Working data –
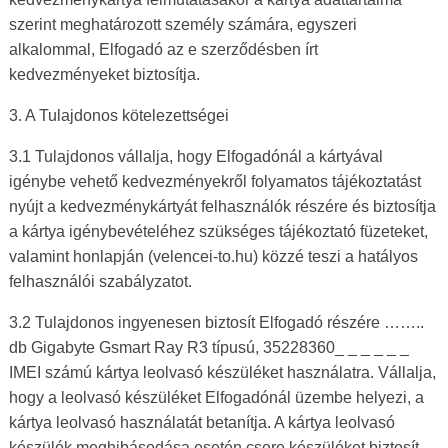
szerint meghatározott személy számára, egyszeri
alkalommal, Elfogadó az e szerződésben írt
kedvezményeket biztosítja.
3. A Tulajdonos kötelezettségei
3.1 Tulajdonos vállalja, hogy Elfogadónál a kártyával
igénybe vehető kedvezményekről folyamatos tájékoztatást
nyújt a kedvezménykártyát felhasználók részére és biztosítja
a kártya igénybevételéhez szükséges tájékoztató füzeteket,
valamint honlapján (velencei-to.hu) közzé teszi a hatályos
felhasználói szabályzatot.
3.2 Tulajdonos ingyenesen biztosít Elfogadó részére ……..
db Gigabyte Gsmart Ray R3 típusú, 35228360_ _ _ _ _ _
IMEI számú kártya leolvasó készüléket használatra. Vállalja,
hogy a leolvasó készüléket Elfogadónál üzembe helyezi, a
kártya leolvasó használatát betanítja. A kártya leolvasó
készülék meghibásodása esetén csere készüléket biztosít,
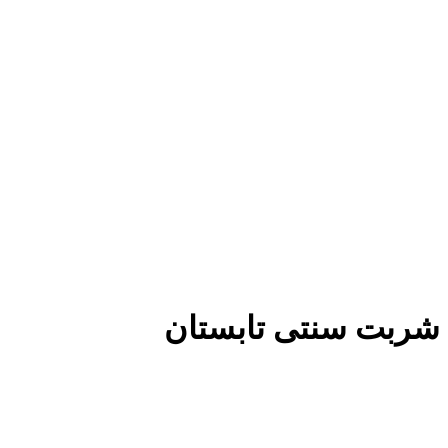
شربت سنتی تابستان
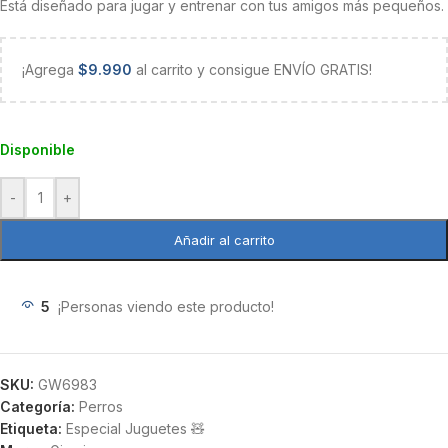
Está diseñado para jugar y entrenar con tus amigos más pequeños.
¡Agrega
$
9.990
al carrito y consigue ENVÍO GRATIS!
Disponible
-
+
Añadir al carrito
5
¡Personas viendo este producto!
SKU:
GW6983
Categoría:
Perros
Etiqueta:
Especial Juguetes 🧸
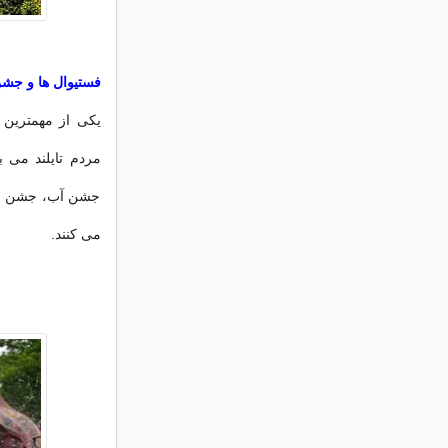
فستیوال ها و جشن 
یکی از مهمترین ا
مردم تایلند می 
جشن آب، جشن گل، 
می کنند.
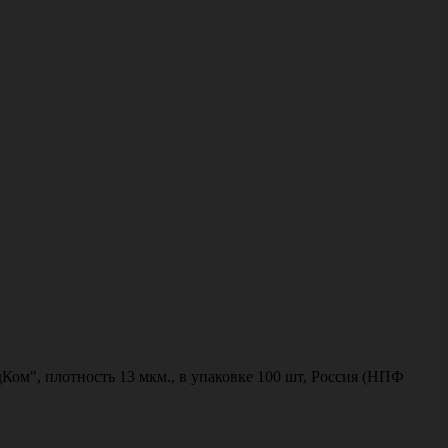
Ком", плотность 13 мкм., в упаковке 100 шт, Россия (НПФ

Problem to solve –
No pictures should appear in the copy. Reproduce exactly the lines from the line containing "Añadir al carrito" through the last line of the data, inclusive.

Answer to the exercise –
Añadir al carrito
5
¡Personas viendo este producto!
SKU:
GW6983
Categoría:
Perros
Etiqueta:
Especial Juguetes 🧸
فستیوال ها و جشن 
یکی از مهمترین ا
مردم تایلند می 
جشن آب، جشن گل، 
می کنند.
Ком", плотность 13 мкм., в упаковке 100 шт, Россия (НПФ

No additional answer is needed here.